Taught: Fall 2007, 2008, Spring 2010, Fall 2010, Spring 2011 2007, 2008, Spring 2009, 2010
The Discrete Mathematics course will be taught from a Computer Science perspective. Chapters were selected to match the needs of students majoring in Computer Science.
We present in chapters 1 and 2 an introduction to both prepositional, predicate logic, rules of inference, basics proof methods, as well as to sets and functions. We introduce in chapter 3, the concept of an algorithm, its properties and some fundamental concepts from number theory, including the division algorithm, prime factorization and congruence.

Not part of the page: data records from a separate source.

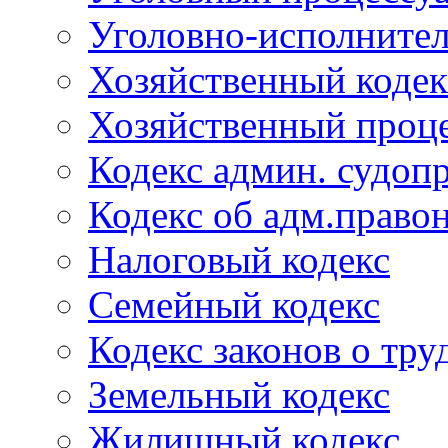
Уголовно-исполнител
Хозяйственный кодек
Хозяйственный проце
Кодекс админ. судоп
Кодекс об адм.право
Налоговый кодекс
Семейный кодекс
Кодекс законов о тру
Земельный кодекс
Жилищный кодекс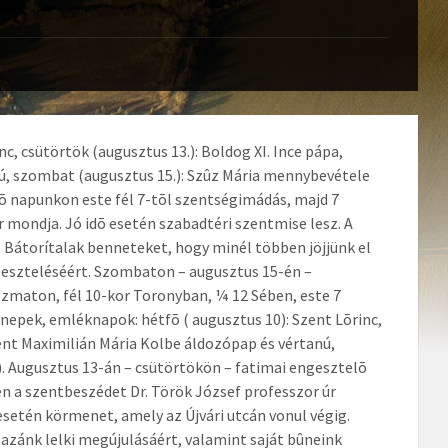
c, csütörtök (augusztus 13.): Boldog XI. Ince pápa,
nú, szombat (augusztus 15.): Szûz Mária mennybevétele
õ napunkon este fél 7-tõl szentségimádás, majd 7
 mondja. Jó idõ esetén szabadtéri szentmise lesz. A
. Bátorítalak benneteket, hogy minél többen jöjjünk el
geszteléséért. Szombaton – augusztus 15-én –
zmaton, fél 10-kor Toronyban, ¼ 12 Sében, este 7
nnepek, emléknapok: hétfõ ( augusztus 10): Szent Lõrinc,
zent Maximilián Mária Kolbe áldozópap és vértanú,
 Augusztus 13-án – csütörtökön – fatimai engesztelõ
n a szentbeszédet Dr. Török József professzor úr
 esetén körmenet, amely az Újvári utcán vonul végig.
azánk lelki megújulásáért, valamint saját bûneink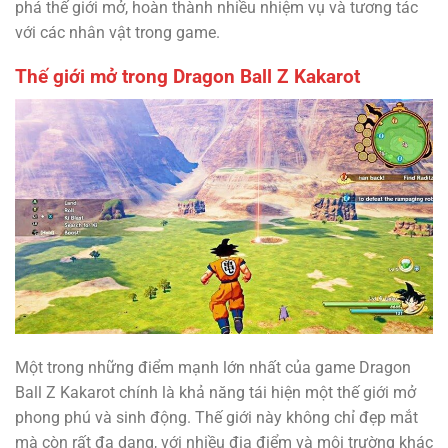
phá thế giới mở, hoàn thành nhiều nhiệm vụ và tương tác
với các nhân vật trong game.
Thế giới mở trong Dragon Ball Z Kakarot
Một trong những điểm mạnh lớn nhất của game Dragon
Ball Z Kakarot chính là khả năng tái hiện một thế giới mở
phong phú và sinh động. Thế giới này không chỉ đẹp mắt
mà còn rất đa dạng, với nhiều địa điểm và môi trường khác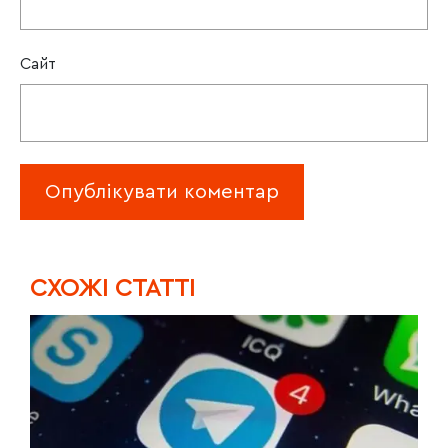
Сайт
CХОЖІ СТАТТІ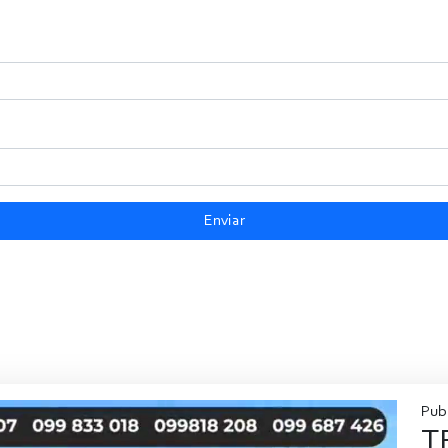
Enviar
Pub
T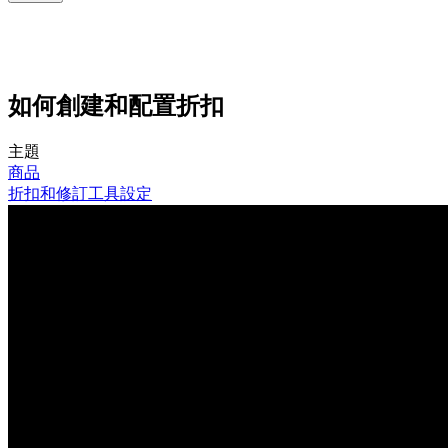
如何創建和配置折扣
主題
商品
折扣和修訂工具設定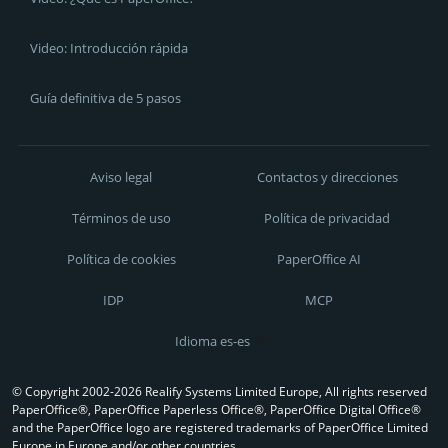
Video: Introducción rápida
Guía definitiva de 5 pasos
Aviso legal
Contactos y direcciones
Términos de uso
Política de privacidad
Política de cookies
PaperOffice AI
IDP
MCP
Idioma es-es
© Copyright 2002-2026 Realify Systems Limited Europe, All rights reserved
PaperOffice®, PaperOffice Paperless Office®, PaperOffice Digital Office®
and the PaperOffice logo are registered trademarks of PaperOffice Limited
Europe in Europe and/or other countries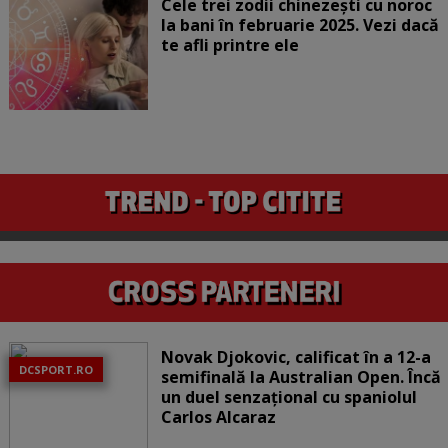
Cele trei zodii chinezești cu noroc
la bani în februarie 2025. Vezi dacă
te afli printre ele
Novak Djokovic, calificat în a 12-a
DCSPORT.RO
semifinală la Australian Open. Încă
un duel senzațional cu spaniolul
Carlos Alcaraz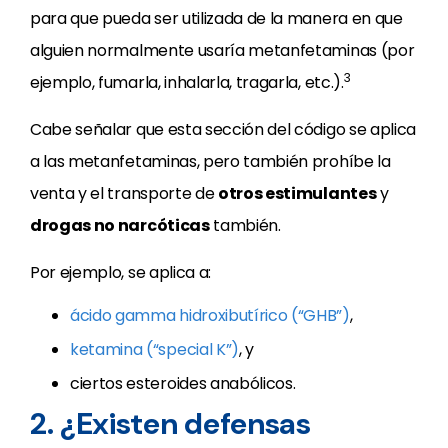
para que pueda ser utilizada de la manera en que
alguien normalmente usaría metanfetaminas (por
3
ejemplo, fumarla, inhalarla, tragarla, etc.).
Cabe señalar que esta sección del código se aplica
a las metanfetaminas, pero también prohíbe la
venta y el transporte de
otros estimulantes
y
drogas no narcóticas
también.
Por ejemplo, se aplica a:
ácido gamma hidroxibutírico (“GHB”)
,
ketamina (“special K”)
, y
ciertos esteroides anabólicos.
2. ¿Existen defensas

We will cover mathematical reasoning, induction and recursion in chapter 4. We will learn in this chapter various strategies for proving theorems. We will highlight the roles of conjecture and counterexamples. We will show throughout chapter 6 how to develop basic concepts of discrete probability, including conditional probability and expected values. We will show how to use these concepts to study the average case complexity of an algorithm. In chapter 8, we will cover an important discrete structure, namely: the relation. Finally, basic concepts of graph theory (including graph coloring and planar graphs) and its applications will be studied in chapter 9.
Kenneth H. Rosen, Discrete Mathematics and its Applications, Sixth Edition, Mc Graw-Hill, © 2007.